Every year in Italy there is a competition between towns and villages to decide which one is the Borgo Più Bello d’Italia (The Most Beautiful Village in Italy). Promoted by a popular television travel programme where the general public vote their preference, 20 villages from Valle D’Aosta down to Sicily compete to win the coveted award.
This year 134,000 people voted the town of Gangi, in the Madonie Mountains, as the winner. Artistic qualities, culture, local handicraft, traditions and good food were all taken into account.
Gangi has a population of less than 8,000 and a history of mass emigration at the beginning of the 20th century towards North and South America as well as Northern Europe.
Built atop Monte Marone there has been a settlement since 1200 BC when the Minoans from Crete in Greece established themselves here. Resembling the shape of a tortoise shell, one of Gangi’s landmarks is the XIVth century Castle of Ventimiglia, still partly owned by a descendant of this one time powerful family.
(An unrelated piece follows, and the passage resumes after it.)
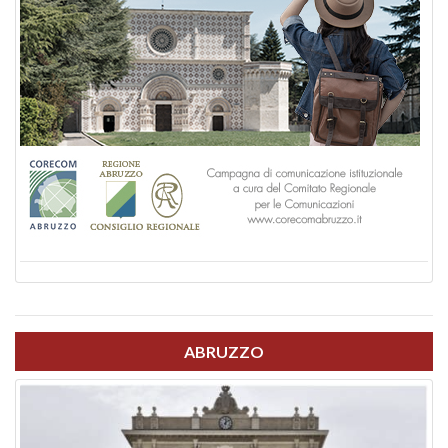
ABRUZZO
Other noble builidngs are: Palazzo Bongiorno with its frescoed ceilings by Roman painter, Gaspare Fumagalli; Palazzo Sgadari, seat of the town’s museum and art gallery, and the Chiesa Madre with its famous Judgement Day painting by Giuseppe Salerno, one of the Zoppi di Gangi painters. Zoppo means lame in English but it is thought that the term referred to the fact that the painters were itinerant.
In the church of San Nicolò, down in the crypt, there are even 100 mummified priests from the 1700s.
Local cheese making – caciocavallo – and bakery and biscuit cottage industries together with some of the most suggestive local festivals in Sicily, all helped win this award. The patron saint San Cataldo is celebrated on May 10th and the most characteristic, Sagra della Spiga (Harvest Festival), takes place over a week in August where farmers celebrate the fruits of the land. Amazing bread sculptures are hauled through the streets by oxen pulled carts.
As with every self respecting village Gangi has its own colourful character in the form of ‘The Queen of Gangi’. So called by a British journalist of The Times, the name stuck. Peppina Salvo was the first female Sicilian bandit who became the local boss controlling the town after the former capomafia, her husband, died. A feisty woman who preferred dressing like a man, she was the irrevocable judge of village disputes and official matchmaker between young girls and members of her mob. Outlawed for her whole life, she was the last person to surrender during the Siege of Gangi in 1926 when Cesare Mori, il Prefetto di Ferro (The Iron Prefect) was sent by the Fascist regime to wipe out all mafia strongholds over the island.
Aside from the anecdotes and other attractions, the reason Gangi won the award is mostly because of the people who live there. Spontaneous, warm and welcoming towards visitors, theirs is an inborn hospitality culture which probably belongs – dare I say it? – only to Sicilians.